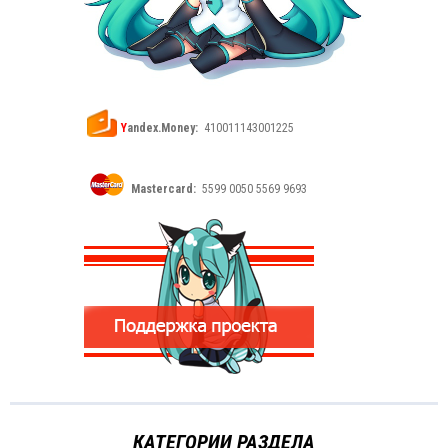
Y
andex.Money:
410011143001225
Mastercard:
5599 0050 5569 9693
КАТЕГОРИИ РАЗДЕЛА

Goal of the exercise ::
Repeat the records above exactly. Pictures do not belong in the copy.

Written solution ::
Y
andex.Money:
410011143001225
Mastercard:
5599 0050 5569 9693
КАТЕГОРИИ РАЗДЕЛА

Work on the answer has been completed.